Description of problem: The cluster-autoscaler-operator deployment is still requiring the configmap cluster-autoscaler-operator-ca as a volume, even though this configmap has been deleted/tombstoned in 4.9 Version-Release number of selected component (if applicable): 4.9.0-rc.0 How reproducible: Unknown Steps to Reproduce: 1. 2. 3. Actual results: $ oc get deploy -n openshift-machine-api cluster-autoscaler-operator -o json | jq .spec.template.spec.volumes[] { "configMap": { "defaultMode": 420, "items": [ { "key": "service-ca.crt", "path": "ca-cert.pem" } ], "name": "cluster-autoscaler-operator-ca" }, "name": "ca-cert" } { "name": "cert", "secret": { "defaultMode": 420, "items": [ { "key": "tls.crt", "path": "tls.crt" }, { "key": "tls.key", "path": "tls.key" } ], "secretName": "cluster-autoscaler-operator-cert" } } { "configMap": { "defaultMode": 420, "name": "kube-rbac-proxy-cluster-autoscaler-operator" }, "name": "auth-proxy-config" } Expected results: cluster-autoscaler-operator deployment not require a configmap that has been configured to be deleted Additional info: https://github.com/openshift/cluster-autoscaler-operator/pull/214 was the PR that tombstoned/deleted the configmap in question
Workaround: oc delete deploy -n openshift-machine-api cluster-autoscaler-operator This deployment is managed by the Cluster Version Operator, and will be replaced with a clean manifest if it is deleted. This workaround has been confirmed on a 4.9.0-rc.0 cluster.
Looks like the autoscaler operator stopped asking for the volume mount in 4.3: $ git log --oneline origin/release-4.3 | grep 'Rely on service-ca-operator' $ git log --oneline origin/release-4.4 | grep 'Rely on service-ca-operator' f08589d4 webhooks: Rely on service-ca-operator for CA injection And the issue is that, since the CVO started caring about volumes, we require manifest entries to exist in-cluster, but allow not-in-manifest entries to persist without stomping them out [1]. We can't think of any valid use cases for admins injecting additional volume mounts (and they can use spec.overrides in ClusterVersion to take complete control if they need to in an emergency), so moving to the CVO to tighten up our volume management. The loose volume management is generic, but this specific autoscaler mount will be an issue for clusters born in 4.3 and earlier (which will have originally asked the CVO to add this volume) updating to 4.9 and later (where the autoscaler now asks the CVO to remove the ConfigMap). [1]: https://github.com/openshift/cluster-version-operator/blob/3b1047de4d2a82d2a1f4f92c224a1c46eba72ca9/lib/resourcemerge/core.go#L40-L55
> This specific autoscaler mount will be an issue for clusters born in 4.3 and earlier (which will have originally asked the CVO to add this volume) updating to 4.9 and later (where the autoscaler now asks the CVO to remove the ConfigMap). We need to add this scenario to the tests as well.

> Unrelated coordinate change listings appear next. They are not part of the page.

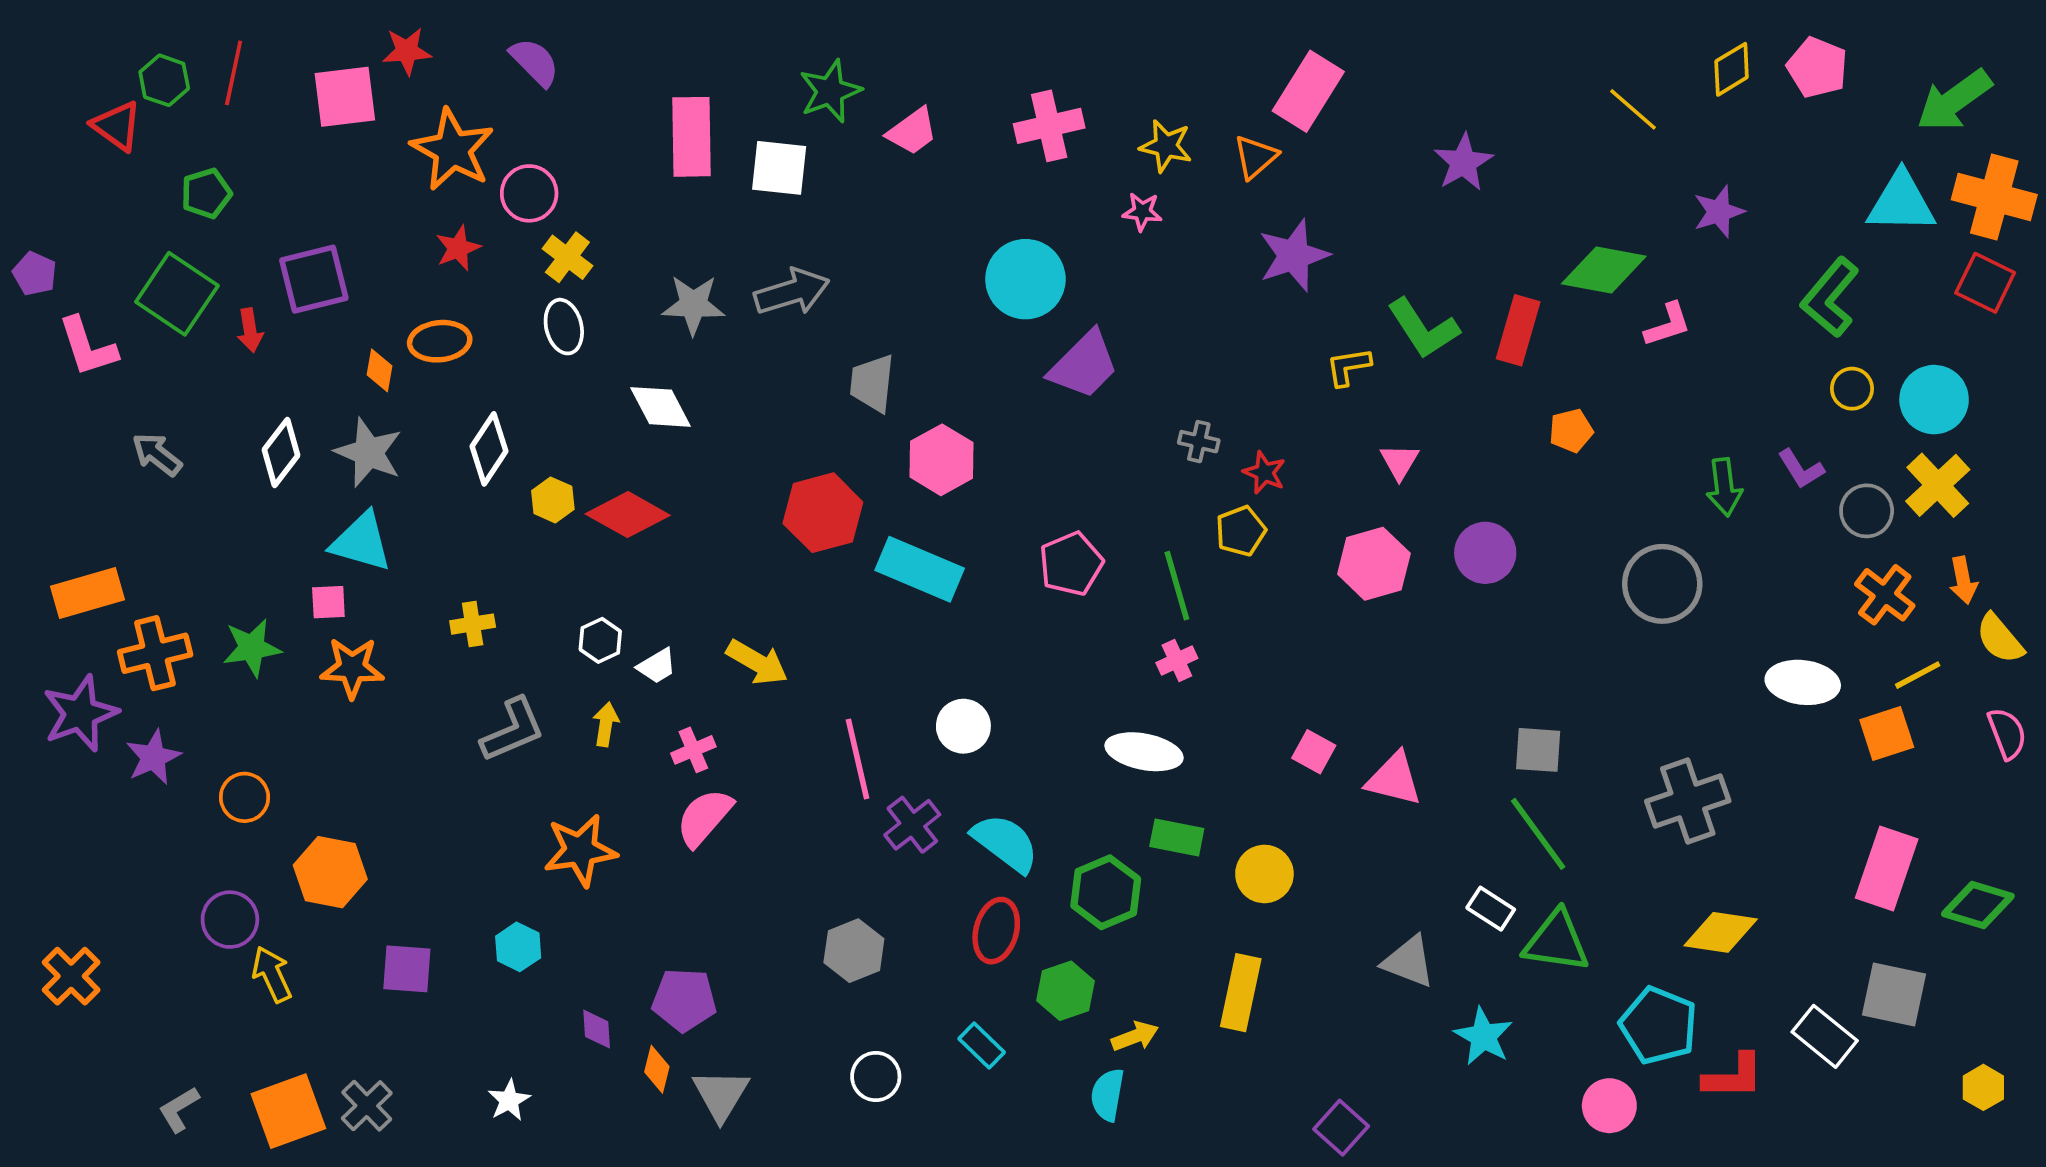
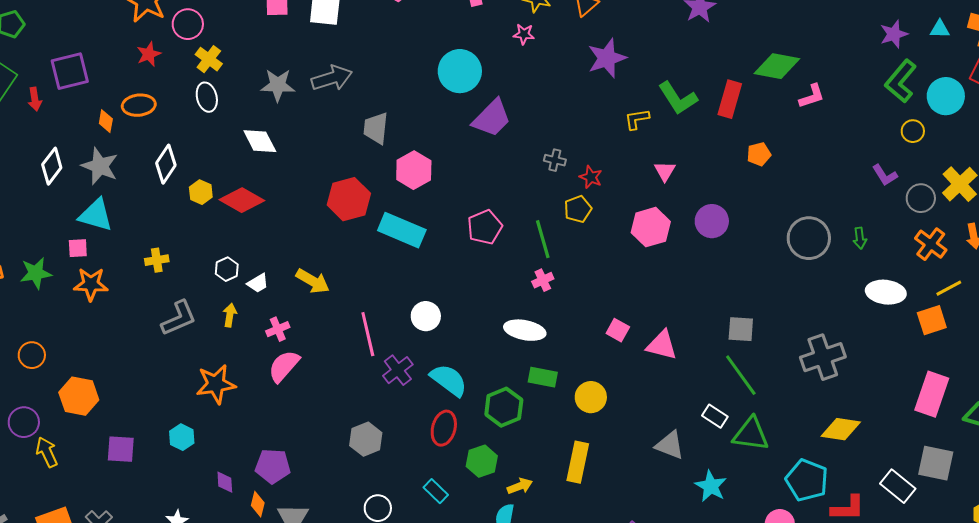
cyan triangle: (1901, 203) -> (940, 29), size x0.5
purple star: (1719, 212) -> (894, 34), moved
cyan circle: (1934, 400) -> (946, 96), moved
green arrow: (1724, 487) -> (860, 238), moved, size x0.7

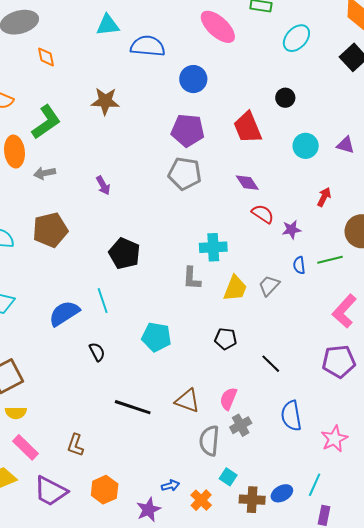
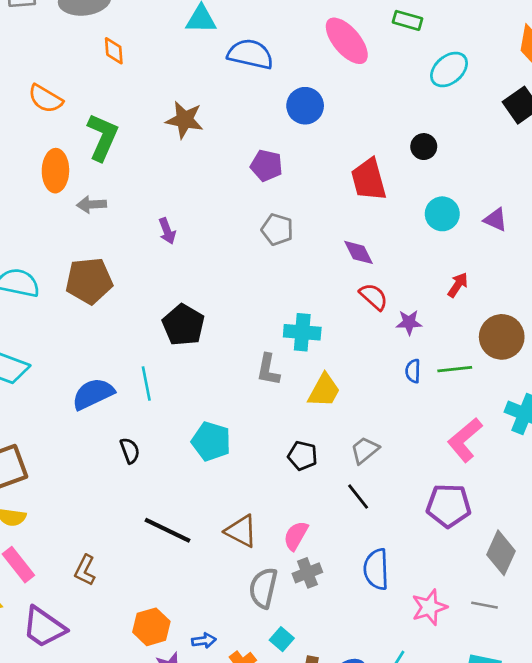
green L-shape: (46, 122) -> (103, 137), turned -39
purple pentagon: (188, 130) -> (267, 166), moved, size x0.7
gray pentagon: (185, 174) -> (277, 230), size x0.7
gray trapezoid: (269, 286) -> (365, 450), moved
orange hexagon: (105, 490) -> (151, 627), moved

4.3 -> ... -> 4.9 should be part of our usual pre-GA QE test matrix. But it will be hard to cover in CI, because it's going to take a long time for all of those updates, and a hiccup that upsets the update suite during any leg would fail the test before it completed the full chain.
I've been testing 4.2/4.3 -> 4.9 upgrade recently and it worked as expected. Does this bug need any other steps to reproduce, e.g. have an autoscaler enabled?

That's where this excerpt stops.